Comments on the Quality of English LanguageAdequate
Author Response
The authors stated as the objective of the study a review of the existing literature on related to deep brain stimulation in the treatment of psychiatric disorders as well as other biomarkers already described in these diseases, which could have a possible future application in psychosurgery using this therapeutic method, but this was far from what was shown.

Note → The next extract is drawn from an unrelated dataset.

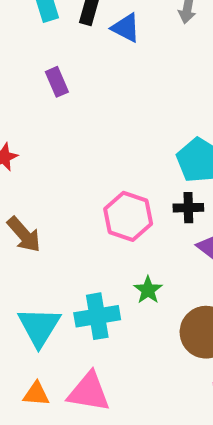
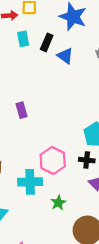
purple rectangle: (57, 82) -> (21, 110), moved
cyan cross: (97, 316) -> (30, 182), moved

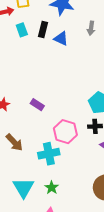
purple rectangle: (21, 110) -> (37, 105), moved, turned -32
green star: (58, 203) -> (52, 188), moved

This article is not a systematic review, it did not follow the PRISMA guideline for systematic reviews as they state in the method and it does not have any scientific rigor of the systematic review, neither in the search nor in the analysis. The most they can do is transform it into a narrative review, but to say that it is systematic in the method is completely wrong and this needs to be changed, because with these databases that they searched, certainly three times as many articles would be found and the result would be much more robust than what was presented. The result is a superficial analysis of the theme shown primarily by topics and not by narrative of the subject, showing a little more robustness of content and narrative of the context and current findings of a review, it does not highlight what has changed over time due to superficiality and lack of exploration of the literature as proposed in the method. Some result topics such as 3.1 and 3.5, the authors cite only 4 studies, this shows how much has not been explored in the literature on the subject. In my opinion, the authors got lost in the subject, I had previously suggested that instead of doing a review of several psychiatric conditions, they should do one or two in particular, elaborating in a deep and comprehensive way and not in the way that was done of everything and confusing, without a comprehensive conclusion.
RESPONSE: Dear reviewer
We greatly appreciate your comments and the time you have dedicated to reviewing our work. Our main objective is to provide a general overview that highlights the importance of biomarkers in any invasive neurosurgical intervention for the treatment of psychiatric disorders. The advancement of surgery in this field faces numerous challenges, including the subjectivity of clinical scales, the possibility that diseases may be influenced by the placebo effect, and the fundamental need for biomarkers.
We do not intend for our presentation to be exhaustive, as this would go beyond the scope of the objective. However, we have adhered to the recommended search guidelines to maintain rigor in our approach.
Thank you once again for your valuable suggestions, which undoubtedly contribute to improving the quality of the work.